Personally, I’m with you, but, I think, making progress on becoming more like the person you’ve replied to.
Everyone has bad days, and some people are just plain assholes; that doesn't mean you have to treat them poorly, whether provoked, deserving, or otherwise.
Maybe i'm a bad person?
It seems pretty obvious to me that the premise is supposed to be that the driver is courteous and professional, and they just see if the person treats the driver decently, or like trash because they feel they're above them.
Ive worked retail for quite some time but broke out into IT. But the abuse is expected in retail. Managers are paid minimally more to deal with it - and that's to prevent customer complaints to corporate.
Pretty much everyone, at some time, has flailed out at restaurant or retail staff. It's terrible, but part of the expectations.

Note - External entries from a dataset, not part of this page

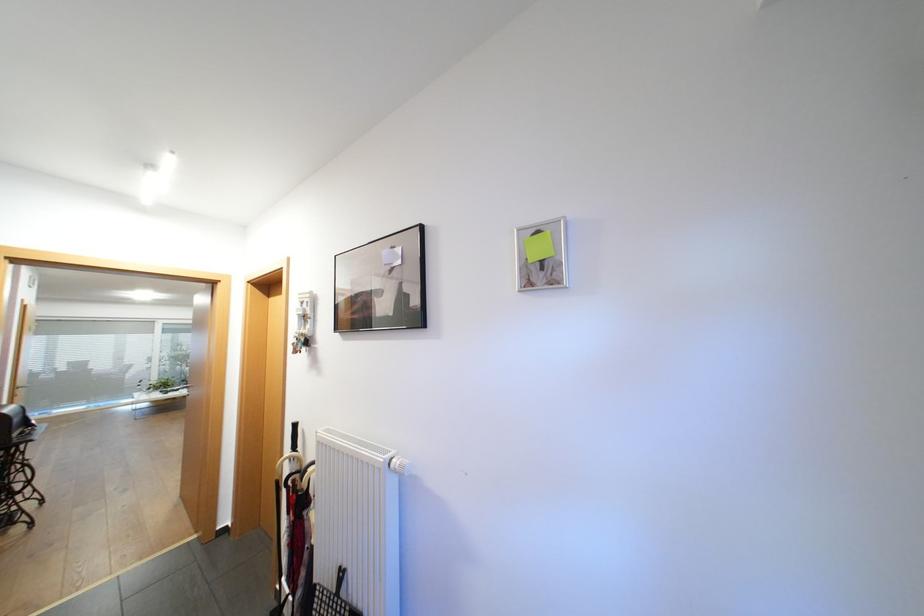 The height and width of the screenshot is (616, 924). I want to click on black umbrella handle, so click(294, 436). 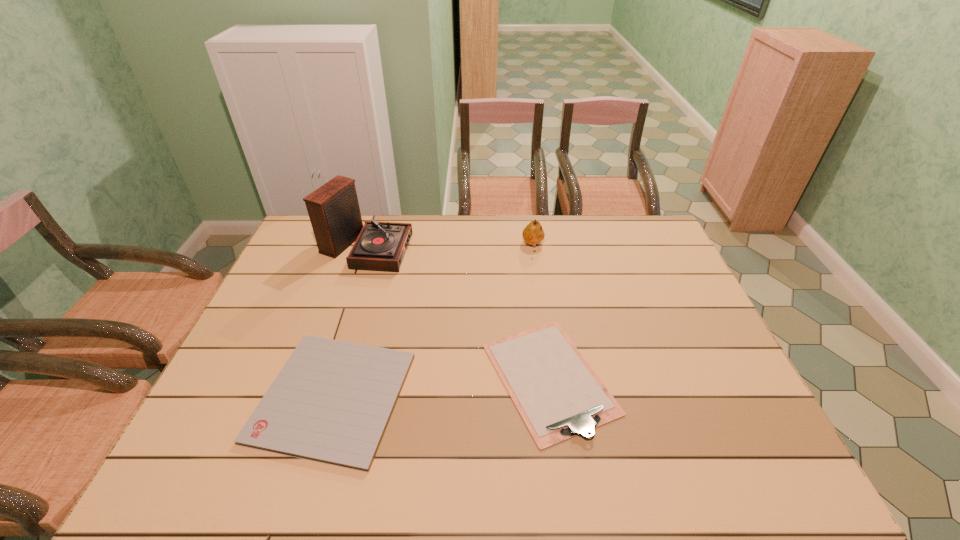 You are a GUI agent. You are given a task and a screenshot of the screen. Output one action in this format:
    pyautogui.click(x=<x>, y=<y>)
    Task: Click on the free space at the far right corner of the desktop
    The width and height of the screenshot is (960, 540).
    Given the screenshot: What is the action you would take?
    pyautogui.click(x=628, y=221)

Identify the location of unoccupied area between the left clipboard and the third tallest object. The width and height of the screenshot is (960, 540). (442, 387).

Locate an element on the screen. The image size is (960, 540). vacant region between the third shortest object and the tallest object is located at coordinates (450, 245).

This screenshot has height=540, width=960. In order to click on vacant region between the shortest object and the tallest object in this screenshot , I will do `click(350, 321)`.

The image size is (960, 540). I want to click on vacant space that is in between the right clipboard and the pear, so click(541, 312).

Locate an element on the screen. Image resolution: width=960 pixels, height=540 pixels. unoccupied area between the phonograph record and the third tallest object is located at coordinates (458, 312).

At what (x,y) coordinates should I click in order to perform the action: click on empty location between the phonograph record and the second shortest object. Please return your answer as a coordinate pair (x, y). Looking at the image, I should click on (458, 312).

Where is `free space between the phonograph record and the left clipboard`? The height and width of the screenshot is (540, 960). free space between the phonograph record and the left clipboard is located at coordinates click(350, 321).

In order to click on vacant space that's between the taller clipboard and the tallest object in this screenshot , I will do `click(458, 312)`.

You are a GUI agent. You are given a task and a screenshot of the screen. Output one action in this format:
    pyautogui.click(x=<x>, y=<y>)
    Task: Click on the empty space that is in between the right clipboard and the third shortest object
    Image resolution: width=960 pixels, height=540 pixels.
    Given the screenshot: What is the action you would take?
    pyautogui.click(x=541, y=312) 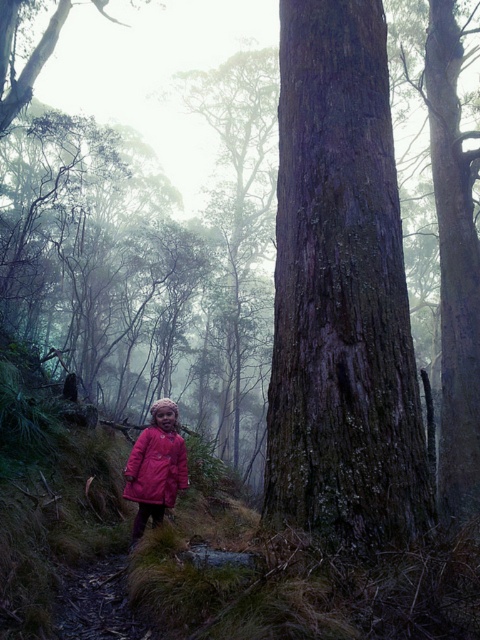 Question: Is smooth brown bark at center above matte pink coat at center?

Choices:
 (A) no
 (B) yes

Answer: (B)

Question: Can you confirm if smooth brown bark at center is positioned above matte pink coat at center?

Choices:
 (A) yes
 (B) no

Answer: (A)

Question: Is smooth brown bark at center below matte pink coat at center?

Choices:
 (A) no
 (B) yes

Answer: (A)

Question: Which point is farther to the camera?

Choices:
 (A) (291, 353)
 (B) (173, 403)

Answer: (B)

Question: Which of the following is the farthest from the observer?

Choices:
 (A) matte pink coat at center
 (B) smooth brown bark at center

Answer: (A) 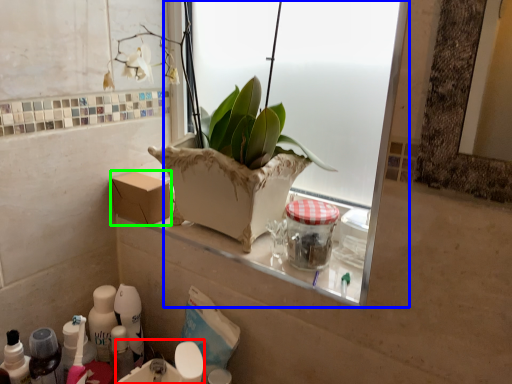 Question: Considering the real-world distances, which object is farthest from sink (highlighted by a red box)? window (highlighted by a blue box) or cardboard box (highlighted by a green box)?

Choices:
 (A) window
 (B) cardboard box

Answer: (A) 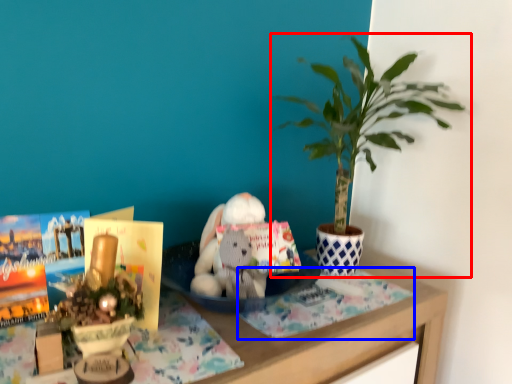 Question: Which object appears farthest to the camera in this image, houseplant (highlighted by a red box) or cloth (highlighted by a blue box)?

Choices:
 (A) houseplant
 (B) cloth

Answer: (B) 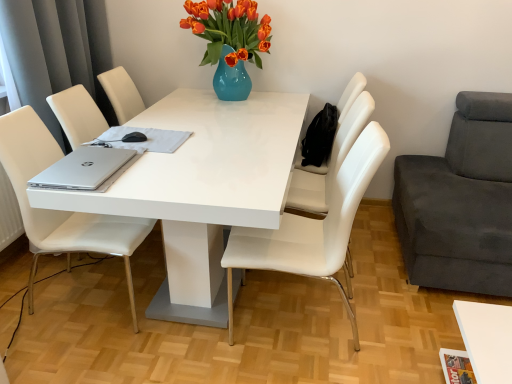 Question: From the image's perspective, is white cloth at center under silver metallic laptop at left?

Choices:
 (A) yes
 (B) no

Answer: (B)

Question: Is silver metallic laptop at left surrounded by white cloth at center?

Choices:
 (A) yes
 (B) no

Answer: (B)

Question: Is white cloth at center further to the viewer compared to silver metallic laptop at left?

Choices:
 (A) no
 (B) yes

Answer: (B)

Question: From the image's perspective, would you say white cloth at center is positioned over silver metallic laptop at left?

Choices:
 (A) yes
 (B) no

Answer: (A)

Question: Is white cloth at center not within silver metallic laptop at left?

Choices:
 (A) no
 (B) yes

Answer: (B)

Question: Considering their positions, is silver metallic laptop at left located in front of or behind dark gray fabric couch at right, which is the 1th chair from right to left?

Choices:
 (A) behind
 (B) front

Answer: (A)

Question: From their relative heights in the image, would you say silver metallic laptop at left is taller or shorter than dark gray fabric couch at right, the fourth chair in the left-to-right sequence?

Choices:
 (A) short
 (B) tall

Answer: (A)

Question: From a real-world perspective, is silver metallic laptop at left physically located above or below dark gray fabric couch at right, the fourth chair in the left-to-right sequence?

Choices:
 (A) below
 (B) above

Answer: (B)

Question: Considering the positions of point (82, 150) and point (425, 213), is point (82, 150) closer or farther from the camera than point (425, 213)?

Choices:
 (A) farther
 (B) closer

Answer: (B)

Question: Considering the positions of white cloth at center and dark gray fabric couch at right, which is the 1th chair from right to left, in the image, is white cloth at center wider or thinner than dark gray fabric couch at right, which is the 1th chair from right to left,?

Choices:
 (A) wide
 (B) thin

Answer: (B)

Question: In the image, is white cloth at center positioned in front of or behind dark gray fabric couch at right, which is the 1th chair from right to left?

Choices:
 (A) behind
 (B) front

Answer: (A)

Question: From a real-world perspective, is white cloth at center positioned above or below dark gray fabric couch at right, which is the 1th chair from right to left?

Choices:
 (A) above
 (B) below

Answer: (A)

Question: In terms of height, does white cloth at center look taller or shorter compared to dark gray fabric couch at right, the fourth chair in the left-to-right sequence?

Choices:
 (A) tall
 (B) short

Answer: (B)

Question: Does point (153, 206) appear closer or farther from the camera than point (308, 183)?

Choices:
 (A) closer
 (B) farther

Answer: (A)

Question: From a real-world perspective, is white glossy table at center physically located above or below white leather chair at center, placed as the 2th chair when sorted from right to left?

Choices:
 (A) above
 (B) below

Answer: (B) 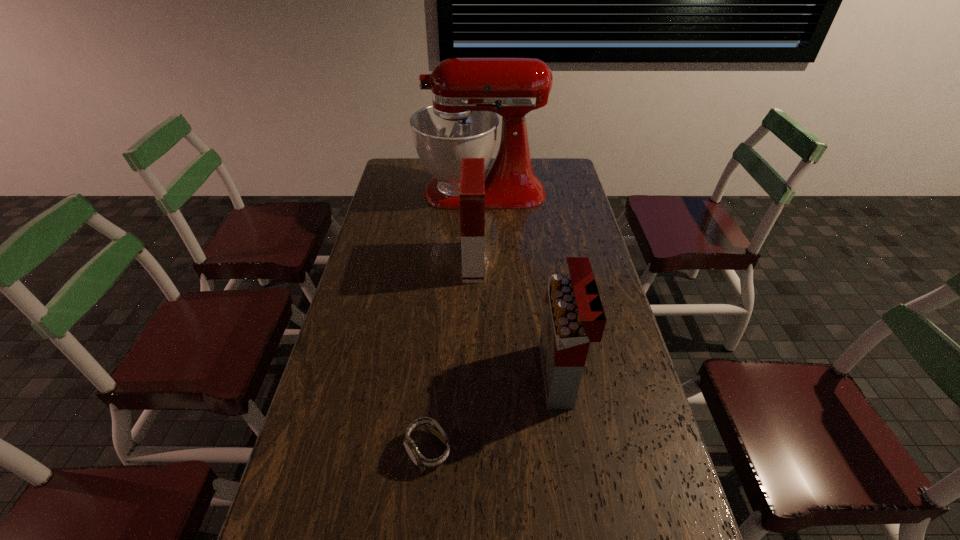 This screenshot has height=540, width=960. I want to click on free space located on the front-facing side of the left cigarette case, so click(540, 262).

In order to click on blank area located with the lid open on the nearer cigarette case in this screenshot , I will do `click(467, 375)`.

Where is `free space located 0.110m with the lid open on the nearer cigarette case`? free space located 0.110m with the lid open on the nearer cigarette case is located at coordinates (503, 375).

Identify the location of vacant area situated 0.230m with the lid open on the nearer cigarette case. The height and width of the screenshot is (540, 960). (460, 375).

This screenshot has width=960, height=540. Identify the location of blank area located on the face of the shortest object. (420, 538).

This screenshot has height=540, width=960. Find the location of `object that is at the far edge`. object that is at the far edge is located at coordinates click(467, 93).

Locate an element on the screen. This screenshot has width=960, height=540. object that is positioned at the left edge is located at coordinates (467, 93).

Identify the location of object located in the right edge section of the desktop. (467, 93).

What are the coordinates of `object that is at the far left corner` in the screenshot? It's located at (x=467, y=93).

Identify the location of object at the far right corner. This screenshot has height=540, width=960. (467, 93). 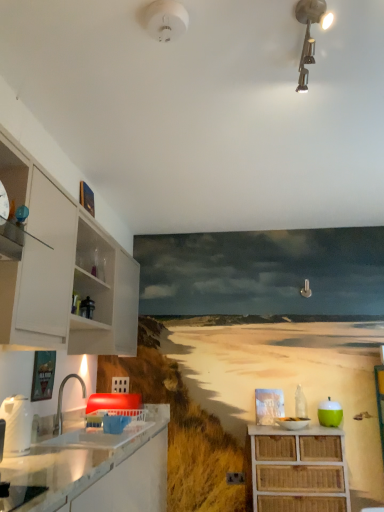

I read somewhere that our "obnoxious American tourist" stereotype came from some time in the 60s when rich tourists started flying across the Pacific, showed up and and started demanding service like they did back at home
I suspect it is this dynamic more than tipping culture that gave rise to the stereotype of the ugly American. In small numbers people in foreign lands try to stay quiet and unseen. In larger numbers they feel safe and, maybe because they feel free from consequence or maybe as a stress reaction, they become worse than their normal selves. It isn't just Americans. But for a period in the last century Americans were the folks with sufficient money to show up in other people's countries in tour groups.
Also, the people who create the stereotype are the ones who are noticed. If there are lots of foreigners blending in and a group of them who don't, it's the ones who don't who create the reputation for the rest.
Being identifiable (appearance, langauge), significant in number, and crossing some threshold of observably obnoxious behaviour tends to leave impressions.
Within the US, you'll often find neighbouring-state stereotypes: "massholes", Texans (particularly in Colorado), Californians (Oregon), New Yorkers (city, everywhere), Yankees (the South), Southerners (the North), city slickers (country), country hicks (cities).
Much of this is inherent tribalism and not matching local patterns of speech, behavioiur, specific local knowledge, and the like.